* _Work order_
Every line from the one containing "Тип управления" through the end of the data is to be copied exactly, and nothing outside that range.

Recorded data
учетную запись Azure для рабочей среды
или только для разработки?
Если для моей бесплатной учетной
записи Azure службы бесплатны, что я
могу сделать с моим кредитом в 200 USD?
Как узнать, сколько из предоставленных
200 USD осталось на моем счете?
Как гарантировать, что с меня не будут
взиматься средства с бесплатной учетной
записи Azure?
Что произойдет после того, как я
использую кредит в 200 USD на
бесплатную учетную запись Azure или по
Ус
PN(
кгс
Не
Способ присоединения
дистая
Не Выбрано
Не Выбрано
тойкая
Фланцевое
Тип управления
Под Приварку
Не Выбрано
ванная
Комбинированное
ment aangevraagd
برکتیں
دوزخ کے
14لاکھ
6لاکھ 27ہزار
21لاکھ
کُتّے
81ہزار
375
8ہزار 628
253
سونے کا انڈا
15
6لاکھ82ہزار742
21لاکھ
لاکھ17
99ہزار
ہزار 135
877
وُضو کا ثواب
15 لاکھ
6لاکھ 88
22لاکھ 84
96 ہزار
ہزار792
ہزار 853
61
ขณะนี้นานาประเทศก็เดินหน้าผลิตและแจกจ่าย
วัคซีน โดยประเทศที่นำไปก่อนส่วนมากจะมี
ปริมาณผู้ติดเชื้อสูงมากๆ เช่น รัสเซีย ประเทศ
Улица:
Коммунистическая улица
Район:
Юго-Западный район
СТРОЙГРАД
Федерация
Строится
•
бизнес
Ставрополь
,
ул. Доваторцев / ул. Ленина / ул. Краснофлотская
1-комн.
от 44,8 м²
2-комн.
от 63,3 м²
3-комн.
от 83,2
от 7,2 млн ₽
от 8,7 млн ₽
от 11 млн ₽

* _Result of this task_
Тип управления
Под Приварку
Не Выбрано
ванная
Комбинированное
ment aangevraagd
برکتیں
دوزخ کے
14لاکھ
6لاکھ 27ہزار
21لاکھ
کُتّے
81ہزار
375
8ہزار 628
253
سونے کا انڈا
15
6لاکھ82ہزار742
21لاکھ
لاکھ17
99ہزار
ہزار 135
877
وُضو کا ثواب
15 لاکھ
6لاکھ 88
22لاکھ 84
96 ہزار
ہزار792
ہزار 853
61
ขณะนี้นานาประเทศก็เดินหน้าผลิตและแจกจ่าย
วัคซีน โดยประเทศที่นำไปก่อนส่วนมากจะมี
ปริมาณผู้ติดเชื้อสูงมากๆ เช่น รัสเซีย ประเทศ
Улица:
Коммунистическая улица
Район:
Юго-Западный район
СТРОЙГРАД
Федерация
Строится
•
бизнес
Ставрополь
,
ул. Доваторцев / ул. Ленина / ул. Краснофлотская
1-комн.
от 44,8 м²
2-комн.
от 63,3 м²
3-комн.
от 83,2
от 7,2 млн ₽
от 8,7 млн ₽
от 11 млн ₽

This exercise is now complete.